La mise à l’échelle est une alternative à la mise à l’échelle, où la fabrication est centralisée et exploitée à grande échelle. Comme certaines entreprises établissent leurs propres centres de fabrication dotés de capacités de CMC et d’assurance qualité dans des points géographiques stratégiques, d’autres choisissent de s’associer à des organisations de fabrication sous contrat appropriées ou d’accéder à des centres de fabrication. La mise à l’échelle est un modèle compatible avec les produits prêts à l’emploi allogéniques, où de grands lots sont produits pour traiter des centaines de patients.

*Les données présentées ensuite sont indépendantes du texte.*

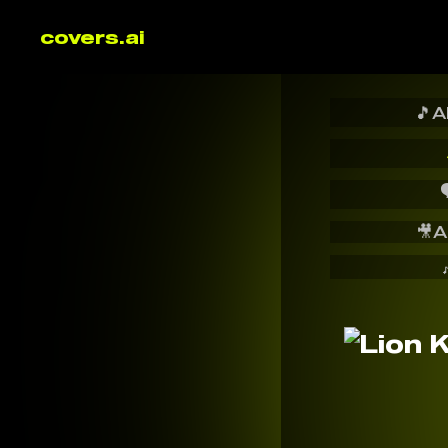
covers.ai
🎵
A

🎥
A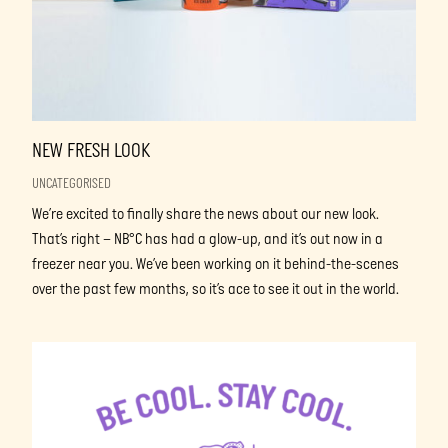
NEW FRESH LOOK
UNCATEGORISED
We’re excited to finally share the news about our new look.
That’s right – NB°C has had a glow-up, and it’s out now in a
freezer near you. We’ve been working on it behind-the-scenes
over the past few months, so it’s ace to see it out in the world.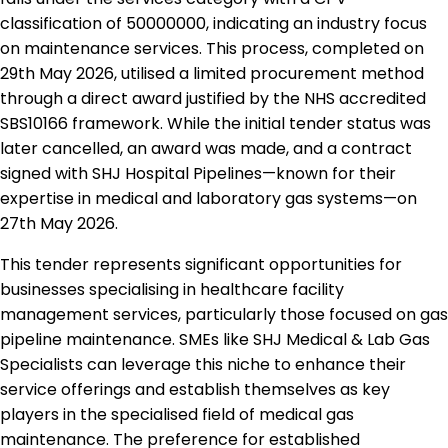
classification of 50000000, indicating an industry focus
on maintenance services. This process, completed on
29th May 2026, utilised a limited procurement method
through a direct award justified by the NHS accredited
SBS10166 framework. While the initial tender status was
later cancelled, an award was made, and a contract
signed with SHJ Hospital Pipelines—known for their
expertise in medical and laboratory gas systems—on
27th May 2026.
This tender represents significant opportunities for
businesses specialising in healthcare facility
management services, particularly those focused on gas
pipeline maintenance. SMEs like SHJ Medical & Lab Gas
Specialists can leverage this niche to enhance their
service offerings and establish themselves as key
players in the specialised field of medical gas
maintenance. The preference for established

A cette fin, un matériau de départ approprié disponible en quantités illimitées, compatible avec tous les haplotypes et se prêtant à toutes indications sera avantageux. Le concept de génération d’une cellule donneuse universelle hypoimmunogène, à utiliser comme matériau de départ, en différenciant les cellules souches pluripotentes inductibles (IPSC) a été poursuivi par un certain nombre d’entreprises. Comme les CSPI peuvent se diviser indéfiniment, ils pourraient fournir le matériau de départ abondant requis pour la fabrication de grands lots de thérapie cellulaire.

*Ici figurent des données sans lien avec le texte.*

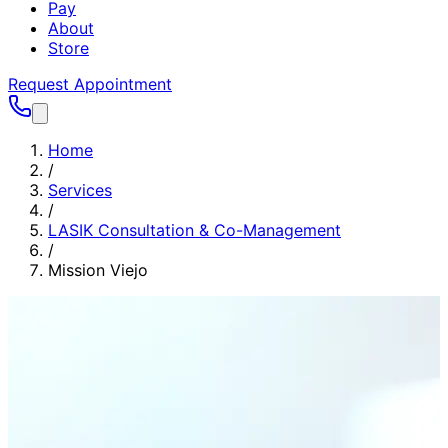
Pay
About
Store
Request Appointment
Home
/
Services
/
LASIK Consultation & Co-Management
/
Mission Viejo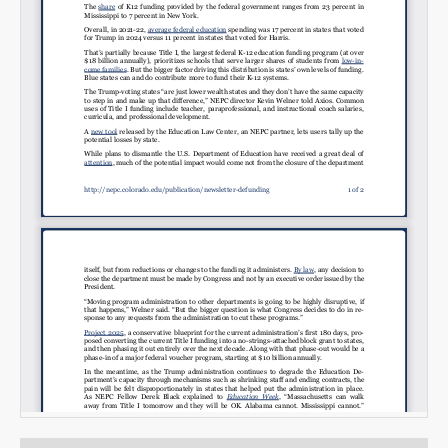
Email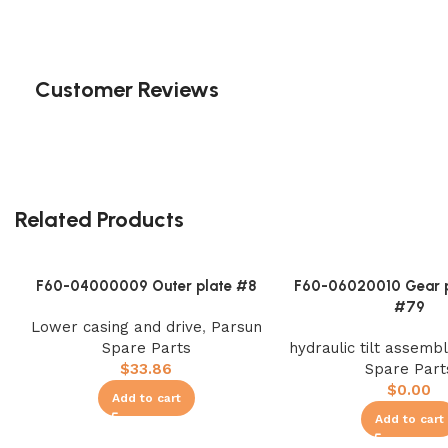
Customer Reviews
Related Products
F60-04000009 Outer plate #8
F60-06020010 Gear 
#79
Lower casing and drive
,
Parsun
Spare Parts
hydraulic tilt assembl
$
33.86
Spare Part
$
0.00
Add to cart
Add to cart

Alternativement, une source de matière de départ pourrait provenir du processus de transdifférenciation cellulaire. En identifiant des commutateurs régulateurs clés, tels que des facteurs de transcription, il est possible de convertir n’importe quel type de cellule humaine en n’importe quel autre sans avoir besoin de passer par un stade de cellule souche pluripotente.1 Approches telles que celle-ci (p. ex. Mogrify) identifient et classent systématiquement les facteurs de transcription, grâce à une analyse de données à grande échelle et à la bioinformatique de nouvelle génération, qui peuvent ensuite être livrés de manière virale pour accélérer et améliorer la différenciation cellulaire ou la conversion cellulaire (par exemple, les fibroblastes en lymphocytes T). L’optimisation de la conversion cellulaire de cette manière a le potentiel de fournir des « quantités infinies » de matières premières appropriées pour une utilisation non seulement en tant que thérapies cellulaires, mais également en médecine régénérative. Les approches informatiques et l’analyse d’ensembles de données à grande échelle sont un atout essentiel dans l’avancement de la thérapie cellulaire.

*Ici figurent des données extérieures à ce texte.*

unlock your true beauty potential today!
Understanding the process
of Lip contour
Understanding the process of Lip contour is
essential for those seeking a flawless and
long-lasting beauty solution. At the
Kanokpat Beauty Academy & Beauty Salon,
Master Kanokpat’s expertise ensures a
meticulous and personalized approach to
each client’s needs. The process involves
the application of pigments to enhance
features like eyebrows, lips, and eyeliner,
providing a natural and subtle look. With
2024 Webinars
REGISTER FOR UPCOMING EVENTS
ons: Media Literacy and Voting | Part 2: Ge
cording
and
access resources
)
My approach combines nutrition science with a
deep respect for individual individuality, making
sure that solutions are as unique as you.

C’est à travers des solutions innovantes que nous verrons les douleurs de croissance actuelles dans la fabrication de thérapies cellulaires surmontées et qu’une nouvelle génération de produits sera livrée, offrant une plus grande sécurité et efficacité, pour un plus grand nombre de patients.
Depuis qu’elle a obtenu son doctorat en immunologie moléculaire à l’UCL en 2006, Alessandra De Riva a occupé divers postes dans les secteurs public et privé. Elle est actuellement Directrice du développement de processus chez Mogrify, une société de biotechnologie axée sur le développement de thérapies cellulaires évolutives de nouvelle génération.